Composite Scoring Formula

The composite score is a weighted average on a 0-10 scale. Each signal produces a raw value (clamped to 0-10), multiplied by its weight, then normalised:

composite = sum(signal_value * weight) / sum(weights)

Scoring Signals

Seven signals are currently implemented:

Signal Source Default Weight Raw Value Range Description
CVSS Base Score nvd 0.40 0-10 CVSS v4 preferred, v3.1 fallback. Already on a 0-10 scale.
EPSS Probability epss 0.20 0-10 EPSS probability (0-1) scaled to 0-10.
KEV Boost kev 0.15 0-5 CISA KEV confirmed = 3.0, extended only = 2.0, ransomware confirmed = +2.0 additional.
Exploit Availability exploit_signals 0.15 0-2.5 Takes the highest single signal: Metasploit = 2.5, Nuclei = 1.5, ExploitDB = 1.0, XDB = 0.5.
SIEM Correlation siem 0.05 0-10 Boosts score when SIEM alerts correlate with the CVE on the same asset.
Asset Criticality asset_criticality 0.03 0-10 Scales score based on the asset's criticality tier (critical, high, medium, low).
ThreatIntel Corroboration threat_intel 0.02 0-10 Boosts score when threat intelligence feeds corroborate active exploitation.

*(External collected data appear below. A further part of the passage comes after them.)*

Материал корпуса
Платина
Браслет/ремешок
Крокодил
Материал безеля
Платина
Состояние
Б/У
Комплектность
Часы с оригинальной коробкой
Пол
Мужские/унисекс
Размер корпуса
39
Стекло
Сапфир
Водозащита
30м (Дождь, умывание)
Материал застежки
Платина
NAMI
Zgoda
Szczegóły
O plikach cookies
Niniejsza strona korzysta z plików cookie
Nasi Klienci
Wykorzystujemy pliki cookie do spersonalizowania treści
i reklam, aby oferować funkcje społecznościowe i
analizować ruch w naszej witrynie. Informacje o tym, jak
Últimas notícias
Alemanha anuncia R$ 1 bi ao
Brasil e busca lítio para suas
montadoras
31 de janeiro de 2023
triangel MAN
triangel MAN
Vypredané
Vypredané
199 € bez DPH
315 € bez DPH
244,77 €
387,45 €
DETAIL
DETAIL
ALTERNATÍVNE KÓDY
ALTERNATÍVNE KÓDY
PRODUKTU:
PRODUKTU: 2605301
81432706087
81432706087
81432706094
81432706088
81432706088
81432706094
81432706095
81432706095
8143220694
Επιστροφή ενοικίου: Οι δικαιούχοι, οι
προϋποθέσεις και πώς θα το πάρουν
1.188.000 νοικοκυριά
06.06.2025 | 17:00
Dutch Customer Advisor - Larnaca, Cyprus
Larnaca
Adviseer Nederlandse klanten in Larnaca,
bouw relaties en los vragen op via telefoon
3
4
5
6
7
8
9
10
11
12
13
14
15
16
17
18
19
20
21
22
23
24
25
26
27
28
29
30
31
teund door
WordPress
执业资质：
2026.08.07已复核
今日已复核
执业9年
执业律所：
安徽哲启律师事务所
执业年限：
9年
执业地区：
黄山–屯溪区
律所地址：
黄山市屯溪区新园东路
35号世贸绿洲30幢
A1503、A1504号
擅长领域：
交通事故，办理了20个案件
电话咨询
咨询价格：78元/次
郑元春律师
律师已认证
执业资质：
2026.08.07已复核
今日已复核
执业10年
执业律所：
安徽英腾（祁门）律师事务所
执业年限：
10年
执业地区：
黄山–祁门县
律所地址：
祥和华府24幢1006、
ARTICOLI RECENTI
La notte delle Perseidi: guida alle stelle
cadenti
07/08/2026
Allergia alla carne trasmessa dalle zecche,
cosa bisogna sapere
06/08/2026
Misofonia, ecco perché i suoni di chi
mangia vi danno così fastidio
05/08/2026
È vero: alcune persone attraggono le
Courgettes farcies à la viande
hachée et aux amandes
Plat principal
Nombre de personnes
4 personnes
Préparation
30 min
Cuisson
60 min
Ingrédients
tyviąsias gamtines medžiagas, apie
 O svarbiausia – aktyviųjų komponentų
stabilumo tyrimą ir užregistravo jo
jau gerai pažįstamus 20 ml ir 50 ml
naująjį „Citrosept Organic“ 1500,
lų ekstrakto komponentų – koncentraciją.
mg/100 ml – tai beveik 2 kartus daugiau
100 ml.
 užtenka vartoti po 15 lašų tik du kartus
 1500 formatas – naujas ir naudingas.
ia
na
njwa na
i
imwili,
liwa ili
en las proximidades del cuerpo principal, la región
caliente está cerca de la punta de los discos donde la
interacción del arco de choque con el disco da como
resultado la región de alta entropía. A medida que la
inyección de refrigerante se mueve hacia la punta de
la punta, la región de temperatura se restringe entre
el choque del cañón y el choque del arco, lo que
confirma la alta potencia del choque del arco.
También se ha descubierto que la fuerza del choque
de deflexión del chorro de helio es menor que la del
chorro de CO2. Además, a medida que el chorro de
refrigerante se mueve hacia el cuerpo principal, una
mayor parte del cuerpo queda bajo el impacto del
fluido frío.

Note: Signal weights can be overridden per-source via the scoring configuration in Settings. The source-level priority_weight multiplies the signal's default weight.

Signal Discovery

Signals are registered in the internal/correlation/signals/ package. Each signal implements the ScoringSignal interface defined in signal.go. A signal is active if its source slug matches an enabled source, or if it is tagged as builtin.

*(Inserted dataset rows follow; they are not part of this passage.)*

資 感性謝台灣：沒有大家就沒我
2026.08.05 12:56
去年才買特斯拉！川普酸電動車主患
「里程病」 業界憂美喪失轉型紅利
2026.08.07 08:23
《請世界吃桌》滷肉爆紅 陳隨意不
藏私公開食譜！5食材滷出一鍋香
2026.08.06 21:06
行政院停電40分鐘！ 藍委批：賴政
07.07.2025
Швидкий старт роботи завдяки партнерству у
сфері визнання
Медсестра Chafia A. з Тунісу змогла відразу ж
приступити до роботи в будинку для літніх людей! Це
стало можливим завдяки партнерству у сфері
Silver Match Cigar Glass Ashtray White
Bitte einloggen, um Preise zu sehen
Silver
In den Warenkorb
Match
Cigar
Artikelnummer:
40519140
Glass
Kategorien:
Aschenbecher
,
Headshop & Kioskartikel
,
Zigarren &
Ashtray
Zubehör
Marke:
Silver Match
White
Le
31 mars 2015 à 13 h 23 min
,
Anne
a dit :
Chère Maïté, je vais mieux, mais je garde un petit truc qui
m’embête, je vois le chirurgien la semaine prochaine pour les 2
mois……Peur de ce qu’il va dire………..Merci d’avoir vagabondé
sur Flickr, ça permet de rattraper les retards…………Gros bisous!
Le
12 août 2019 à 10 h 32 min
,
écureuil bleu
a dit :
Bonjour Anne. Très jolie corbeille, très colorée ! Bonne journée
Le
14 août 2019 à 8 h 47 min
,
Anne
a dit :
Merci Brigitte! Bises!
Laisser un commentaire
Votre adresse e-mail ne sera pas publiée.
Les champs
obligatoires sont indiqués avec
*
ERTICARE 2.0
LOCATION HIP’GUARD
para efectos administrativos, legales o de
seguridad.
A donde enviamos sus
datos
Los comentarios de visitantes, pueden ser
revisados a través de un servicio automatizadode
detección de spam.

Interpreting Composite Scores

Score Range Interpretation
8.0 - 10.0 Critical priority -- active exploitation likely, patch immediately.
6.0 - 7.9 High priority -- significant risk, schedule remediation soon.
3.0 - 5.9 Medium priority -- monitor and plan remediation.
0.1 - 2.9 Low priority -- address during regular maintenance.

Triggering Correlation Runs

Full Correlation

A full run processes every asset and every CVE. This is typically scheduled periodically (e.g. after each crawl cycle) or triggered manually from the system settings.

Incremental Correlation

An incremental run processes only a specified list of CVE IDs -- typically the newly ingested CVEs from a crawler run. This is significantly faster and is the default mode after each crawler cycle completes.

API Trigger

Correlation runs can be triggered via the system API or from the Settings > System page.

Correlation Result

Each run returns an immutable CorrelationResult containing:

Field Description
new_matches Number of new vulnerability matches created.
updated Number of existing matches that were refreshed.
resolved Number of previously open matches that disappeared (auto-resolved).
total_processed Total candidates after deduplication.
errors List of non-fatal errors encountered during the run.